Dr Richard Goldberg of Fight Colorectal Cancer: 5 Things Everyone Needs To Know About Cancer

An Interview With Savio P. Clemente

Savio P. Clemente
Authority Magazine
Published in
13 min readAug 26, 2022


You can’t catch cancer from another person: There is no reason to avoid being around people who have cancer. It is important that people with advanced cancer can continue to interact with family and friends. Even those with late-stage disease need to have companionship and company.

Cancer is a devastating and terrifying disease. There is so much great information out in the universe — at our fingertips on our phones, tablets, or laptops; on TV and in newspapers — but sometimes it is very difficult to filter out the noise. What causes cancer? Can it be prevented? How do you detect it? What are the odds of survival today? What are the different forms of cancer? What are the best treatments? And what is the best way to support someone impacted by cancer?

In this interview series called, “5 Things Everyone Needs To Know About Cancer,” we are talking to experts, such as oncologists, researchers, and medical directors, about cancer to address these questions. As a part of this interview series, I had the pleasure of speaking with Dr. Richard Goldberg.

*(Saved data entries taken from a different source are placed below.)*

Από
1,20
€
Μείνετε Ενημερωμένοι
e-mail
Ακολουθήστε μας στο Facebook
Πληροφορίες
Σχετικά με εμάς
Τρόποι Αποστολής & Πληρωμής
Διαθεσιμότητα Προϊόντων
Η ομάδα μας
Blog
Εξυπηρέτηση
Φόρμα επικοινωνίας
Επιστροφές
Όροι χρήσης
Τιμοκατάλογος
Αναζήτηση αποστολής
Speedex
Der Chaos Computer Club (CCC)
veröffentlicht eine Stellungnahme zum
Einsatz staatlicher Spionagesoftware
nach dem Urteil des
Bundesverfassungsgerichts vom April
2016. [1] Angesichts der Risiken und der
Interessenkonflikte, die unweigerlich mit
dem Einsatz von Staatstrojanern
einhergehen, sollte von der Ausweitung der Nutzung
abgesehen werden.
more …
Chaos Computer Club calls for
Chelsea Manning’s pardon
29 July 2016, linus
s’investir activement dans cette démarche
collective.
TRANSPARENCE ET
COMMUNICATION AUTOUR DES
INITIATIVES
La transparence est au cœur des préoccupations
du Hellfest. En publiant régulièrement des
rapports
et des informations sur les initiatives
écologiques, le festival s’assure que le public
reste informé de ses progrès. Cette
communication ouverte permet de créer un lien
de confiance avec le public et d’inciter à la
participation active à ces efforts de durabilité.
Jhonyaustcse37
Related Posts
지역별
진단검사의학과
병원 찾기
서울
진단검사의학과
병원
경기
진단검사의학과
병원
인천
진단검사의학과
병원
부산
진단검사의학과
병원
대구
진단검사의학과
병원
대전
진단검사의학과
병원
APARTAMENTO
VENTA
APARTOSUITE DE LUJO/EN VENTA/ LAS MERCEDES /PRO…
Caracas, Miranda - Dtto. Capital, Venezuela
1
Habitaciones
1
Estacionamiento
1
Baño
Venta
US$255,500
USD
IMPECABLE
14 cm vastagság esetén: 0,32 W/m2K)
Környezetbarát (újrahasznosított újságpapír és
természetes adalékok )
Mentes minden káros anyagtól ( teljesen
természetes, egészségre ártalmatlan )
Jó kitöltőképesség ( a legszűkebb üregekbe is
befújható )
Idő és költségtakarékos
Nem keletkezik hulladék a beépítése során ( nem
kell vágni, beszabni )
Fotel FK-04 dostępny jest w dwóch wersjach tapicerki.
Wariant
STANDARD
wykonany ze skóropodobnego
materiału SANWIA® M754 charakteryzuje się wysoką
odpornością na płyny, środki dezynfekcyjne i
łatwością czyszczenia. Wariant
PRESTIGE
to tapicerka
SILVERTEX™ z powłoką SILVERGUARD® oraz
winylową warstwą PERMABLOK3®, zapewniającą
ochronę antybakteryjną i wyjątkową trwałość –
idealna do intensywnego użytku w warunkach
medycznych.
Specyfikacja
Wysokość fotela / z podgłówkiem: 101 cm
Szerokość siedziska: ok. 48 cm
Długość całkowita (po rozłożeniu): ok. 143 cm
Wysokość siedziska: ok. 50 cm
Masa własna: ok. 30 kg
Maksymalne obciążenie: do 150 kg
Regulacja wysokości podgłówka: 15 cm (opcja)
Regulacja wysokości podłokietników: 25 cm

Richard M Goldberg, MD, served as West Virginia University Cancer Institute’s (WVUCI) Director, and Director of the WVU Cancer Signature Program from 2016 to 2019. He served as a member of WVU health sciences Vice President and Executive Dean, Clay Marsh’s leadership team. As WVUCI’s Director, he oversaw the clinical, research, and teaching missions of the cancer institute and its component organizations, which include satellite clinical and clinical research locations dispersed throughout West Virginia. Dr. Goldberg serves on several national scientific advisory committees, and on the scientific advisory committee for a number of pharmaceutical companies at the corporate level. He is a Fellow in the American College of Physicians and the American Society of Clinical Oncology. Dr. Goldberg also serves as a board member for the national advocacy organization Fight Colorectal Cancer.

Thank you so much for joining us in this interview series! Before we dive into the main focus of our interview, our readers would love to “get to know you” a bit better. Can you tell us a bit about your childhood backstory? Who or what inspired you to pursue your career? We’d love to learn more.

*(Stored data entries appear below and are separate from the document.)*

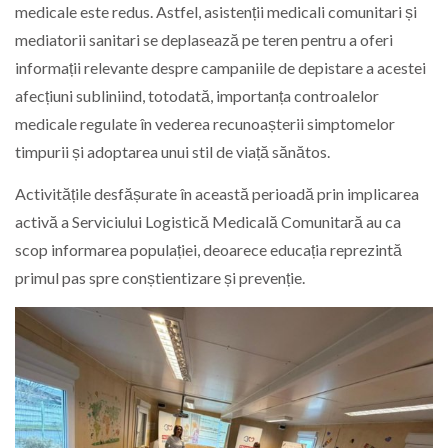
medicale este redus. Astfel, asistenții medicali comunitari și
mediatorii sanitari se deplasează pe teren pentru a oferi
informații relevante despre campaniile de depistare a acestei
afecțiuni subliniind, totodată, importanța controalelor
medicale regulate în vederea recunoașterii simptomelor
timpurii și adoptarea unui stil de viață sănătos.
Activitățile desfășurate în această perioadă prin implicarea
activă a Serviciului Logistică Medicală Comunitară au ca
scop informarea populației, deoarece educația reprezintă
primul pas spre conștientizare și prevenție.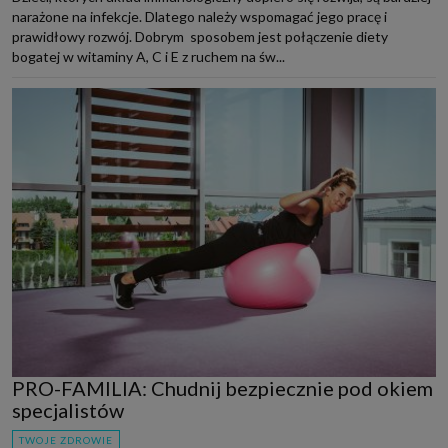
narażone na infekcje. Dlatego należy wspomagać jego pracę i
prawidłowy rozwój. Dobrym sposobem jest połączenie diety
bogatej w witaminy A, C i E z ruchem na św...
PRO-FAMILIA: Chudnij bezpiecznie pod okiem
specjalistów
TWOJE ZDROWIE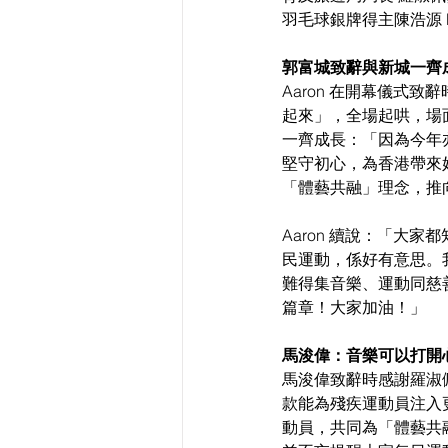
羽毛球銀牌得主陳浩源 
郭富城致辭與新城一齊成
Aaron 在開幕儀式
起來」，全場起哄，場面
一齊成長：「因為今年
堅守初心，為香港帶來
「體藝共融」理念，推
Aaron 續說：「大
民運動，係好有意思。
難得集音樂、運動同慈
篇章！大家加油！」
馬浚偉：音樂可以打開
馬浚偉致辭時感謝羅淑
款能為殘疾運動員注入
動員，共同為「體藝共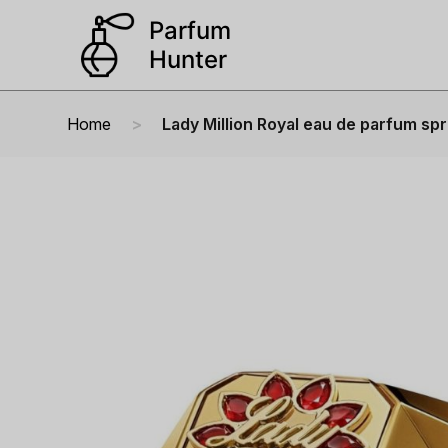
Home
Lady Million Royal eau de parfum sp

I grew up in upstate New York in the country. I had a formative childhood experience where I was stung by a bee and had an anaphylactic reaction. We happened to live across the street from a surgeon who was washing his dishes and saw me go down and realized what was happening. This was during the days when doctors still carried their little black bags. He saved my life that day and that was when I decided I wanted to be a physician one day. I became an oncologist because of a teacher named Dr. Martin York at Emory University where I did my residency. I have been a colorectal cancer and gastroenterologist (GI) cancer physician and researcher for more than 40 years working at various places including the Mayo Clinic, University of North Carolina, Ohio State University, and finishing my career as the director of the West Virginia University Cancer Institute, where I was working with underserved populations who have difficulty getting access to quality cancer care.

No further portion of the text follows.